**Try it:** Tell how many lines of the data include the word "bacon". Nothing but the number belongs in the answer.

Saved data entries
=== Section Start ===

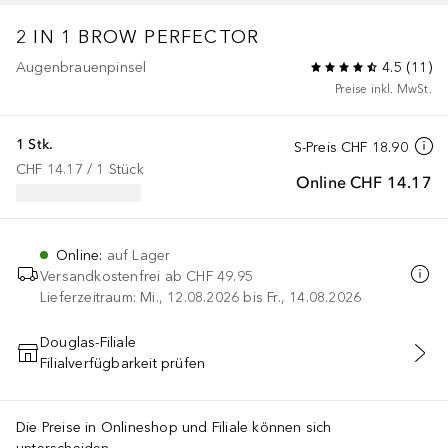
2 IN 1 BROW PERFECTOR
Augenbrauenpinsel
4.5
(
11
)
Preise inkl. MwSt.
1 Stk.
S-Preis
CHF 18.90
CHF 14.17
 / 
1
Stück
Online
CHF 14.17
Online
:
auf Lager
Versandkostenfrei ab
CHF 49.95
Lieferzeitraum: Mi., 12.08.2026 bis Fr., 14.08.2026
Douglas-Filiale
Filialverfügbarkeit prüfen
IN DEN WARENKORB
Die Preise in Onlineshop und Filiale können sich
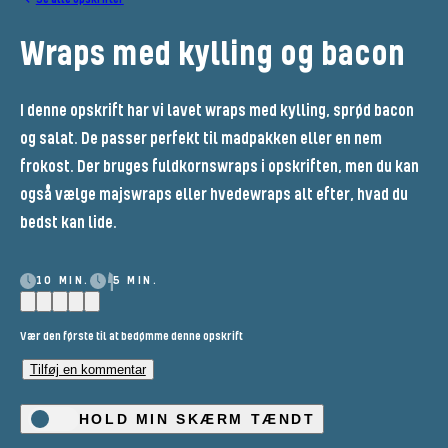
Wraps med kylling og bacon
I denne opskrift har vi lavet wraps med kylling, sprød bacon
og salat. De passer perfekt til madpakken eller en nem
frokost. Der bruges fuldkornswraps i opskriften, men du kan
også vælge majswraps eller hvedewraps alt efter, hvad du
bedst kan lide.
10 MIN.
5 MIN.
Vær den første til at bedømme denne opskrift
Tilføj en kommentar
HOLD MIN SKÆRM TÆNDT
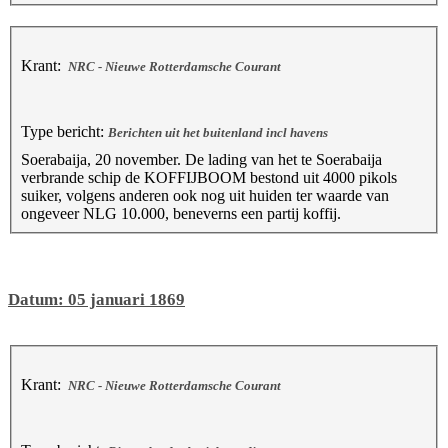
Krant:
NRC - Nieuwe Rotterdamsche Courant
Type bericht:
Berichten uit het buitenland incl havens
Soerabaija, 20 november. De lading van het te Soerabaija
verbrande schip de KOFFIJBOOM bestond uit 4000 pikols
suiker, volgens anderen ook nog uit huiden ter waarde van
ongeveer NLG 10.000, beneverns een partij koffij.
Datum: 05 januari 1869
Krant:
NRC - Nieuwe Rotterdamsche Courant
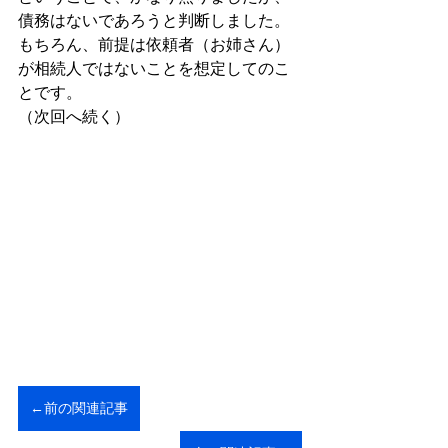
債務はないであろうと判断しました。
もちろん、前提は依頼者（お姉さん）
が相続人ではないことを想定してのこ
とです。
（次回へ続く）
←前の関連記事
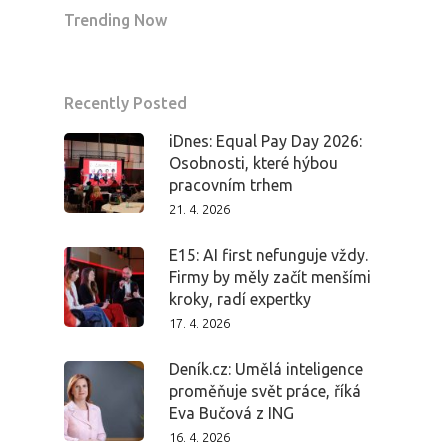
Trending Now
Recently Posted
iDnes: Equal Pay Day 2026:
Osobnosti, které hýbou
pracovním trhem
21. 4. 2026
E15: AI first nefunguje vždy.
Firmy by měly začít menšími
kroky, radí expertky
17. 4. 2026
Deník.cz: Umělá inteligence
proměňuje svět práce, říká
Eva Bučová z ING
16. 4. 2026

=== Section End ===

**Your response:** 2